Everything you need to know, get angry about, and share is right there in the title. Sure, if you read all the way to the third paragraph like some kind of nerd you'll learn that the incident was only alleged, but who has time for that when you could be raking in sweet, sweet likes? Cracked's David Bell pointed out that "alleged" meant "fake," but it took more than a month for the truth to come out. By that point, angry Internet users had already gone to their local Red Lobster and shit in the tanks. Or so I'm told.
The way we share content discourages long articles that provide crucial context. For example, let's say some unscrupulous fellow who's jealous of my countless Internet comedy groupies starts a rumor that I like to make out with ducks. Maybe he photoshops a picture of me macking on a bufflehead, or maybe he digs up an old joke I made about banging pigeons and presents it out of context. Whatever his strategy, it leads to catchy headlines like "Cracked? More Like Quacked!"
I would naturally want to defend myself from these heinous accusations, but it's hard to explain away insinuations of duck sex in 140 characters.
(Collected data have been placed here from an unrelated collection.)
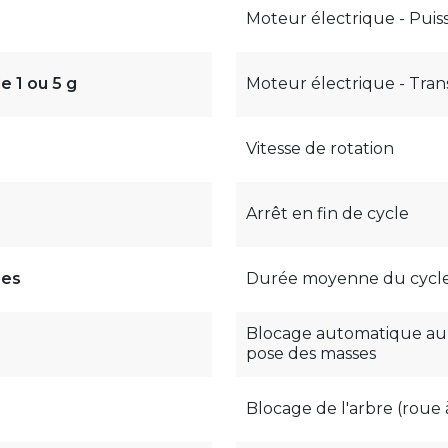
Moteur électrique - Puis
e 1 ou 5 g
Moteur électrique - Tran
Vitesse de rotation
Arrêt en fin de cycle
es
Durée moyenne du cycl
Blocage automatique au 
pose des masses
Blocage de l'arbre (roue à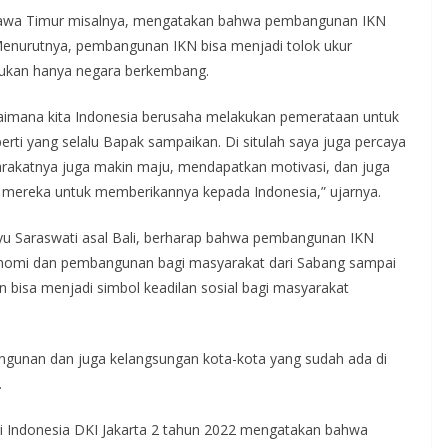
al Jawa Timur misalnya, mengatakan bahwa pembangunan IKN
enurutnya, pembangunan IKN bisa menjadi tolok ukur
 bukan hanya negara berkembang.
agaimana kita Indonesia berusaha melakukan pemerataan untuk
perti yang selalu Bapak sampaikan. Di situlah saya juga percaya
rakatnya juga makin maju, mendapatkan motivasi, dan juga
diri mereka untuk memberikannya kepada Indonesia,” ujarnya.
yu Saraswati asal Bali, berharap bahwa pembangunan IKN
nomi dan pembangunan bagi masyarakat dari Sabang sampai
n bisa menjadi simbol keadilan sosial bagi masyarakat
gunan dan juga kelangsungan kota-kota yang sudah ada di
.
ri Indonesia DKI Jakarta 2 tahun 2022 mengatakan bahwa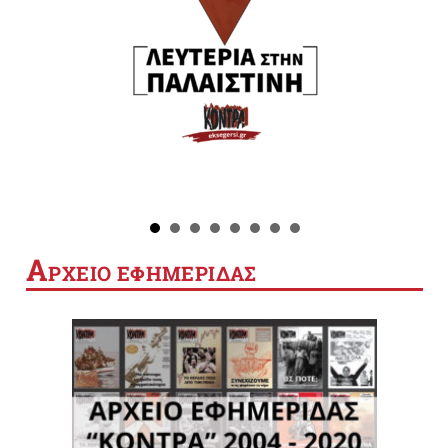
Α
ΡΧΕΙΟ ΕΦΗΜΕΡΙΔΑΣ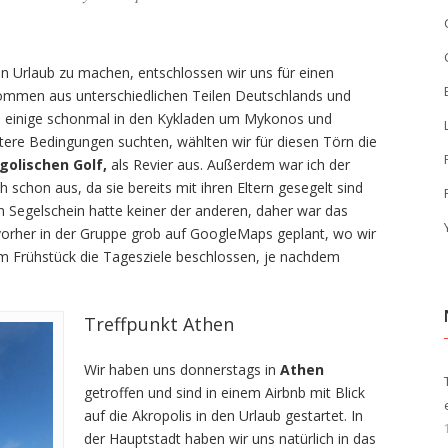
Urlaub zu machen, entschlossen wir uns für einen
kommen aus unterschiedlichen Teilen Deutschlands und
Da einige schonmal in den Kykladen um Mykonos und
tere Bedingungen suchten, wählten wir für diesen Törn die
golischen Golf,
als Revier aus. Außerdem war ich der
h schon aus, da sie bereits mit ihren Eltern gesegelt sind
n Segelschein hatte keiner der anderen, daher war das
vorher in der Gruppe grob auf GoogleMaps geplant, wo wir
im Frühstück die Tagesziele beschlossen, je nachdem
Treffpunkt Athen
Wir haben uns donnerstags in
Athen
getroffen und sind in einem Airbnb mit Blick
auf die Akropolis in den Urlaub gestartet. In
der Hauptstadt haben wir uns natürlich in das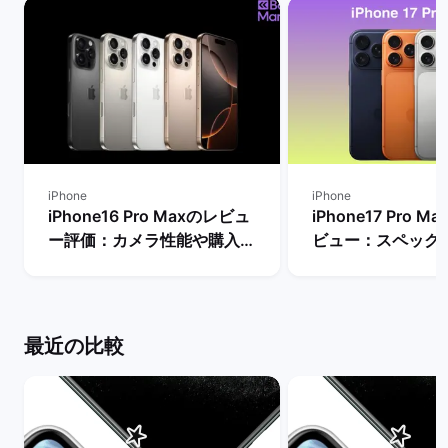
iPhone
iPhone
iPhone16 Pro Maxのレビュ
iPhone17 Pro 
ー評価：カメラ性能や購入す
ビュー：スペック
るメリット・デメリットは？
Proモデルなど他
| バックマーケット
較！ | バックマー
最近の比較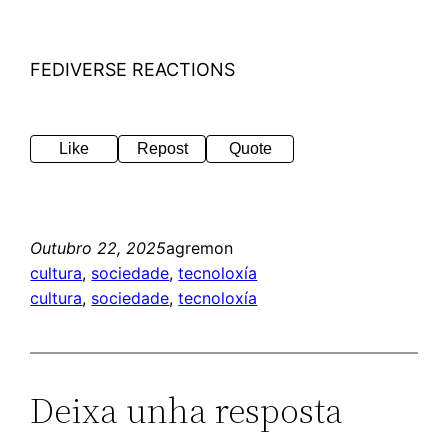
FEDIVERSE REACTIONS
Like
Repost
Quote
Outubro 22, 2025
agremon
cultura
, 
sociedade
, 
tecnoloxía
cultura
, 
sociedade
, 
tecnoloxía
Deixa unha resposta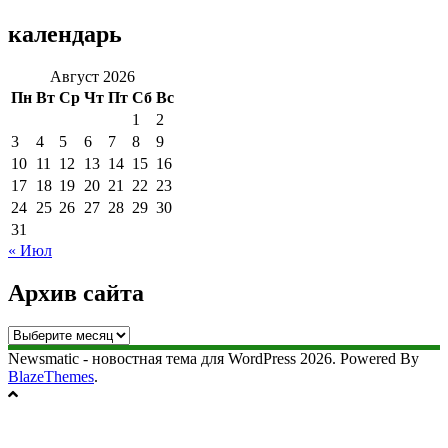
календарь
Август 2026
Пн
Вт
Ср
Чт
Пт
Сб
Вс
1
2
3
4
5
6
7
8
9
10
11
12
13
14
15
16
17
18
19
20
21
22
23
24
25
26
27
28
29
30
31
« Июл
Архив сайта
Архив
сайта
Newsmatic - новостная тема для WordPress 2026. Powered By
BlazeThemes
.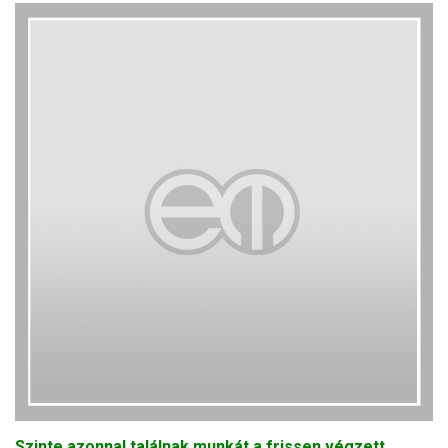
Szinte azonnal találnak munkát a frissen végzett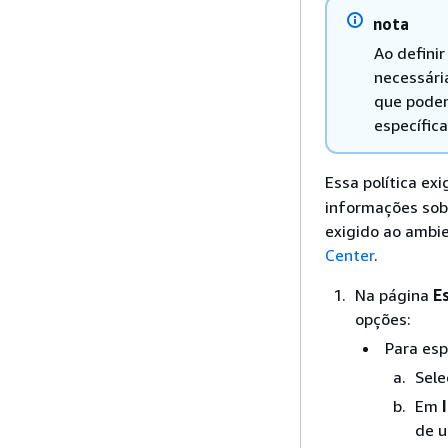
nota
Ao defini
necessári
que podem
específic
Essa política ex
informações sob
exigido ao ambi
Center
.
Na página
E
opções:
Para esp
Sele
Em
de u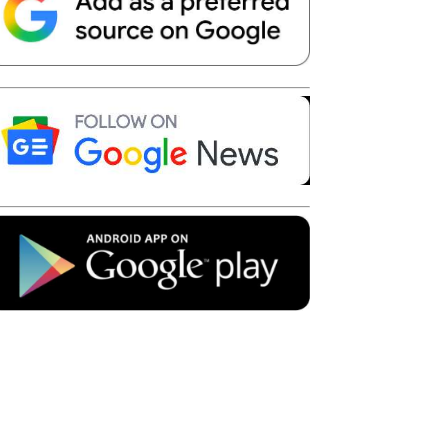
Telegram
Copy URL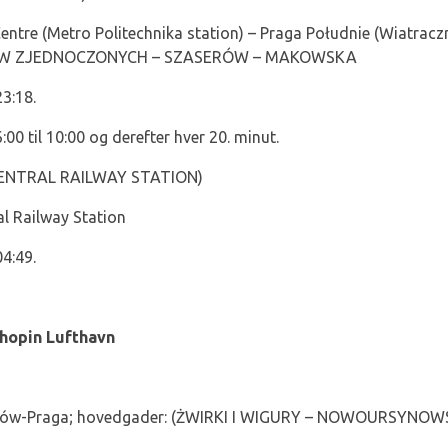
entre (Metro Politechnika station) – Praga Południe (Wiatrac
ANÓW ZJEDNOCZONYCH – SZASERÓW – MAKOWSKA
23:18.
:00 til 10:00 og derefter hver 20. minut.
ENTRAL RAILWAY STATION)
l Railway Station
04:49.
Chopin Lufthavn
ynów-Praga; hovedgader: (ŻWIRKI I WIGURY – NOWOURSYNOW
So I write up a post on my website where I explain that, because I'm an amateur ornithologist, there are naturally going to be a lot of pictures of me around birds that could be manipulated, and that any jokes I've made about bird boning were directed at a small group of friends who knew about my hobby and would understand that I was joking around, and that it just flat-out isn't true that scrambled eggs give me a boner and I'm not sure where that idea even came from.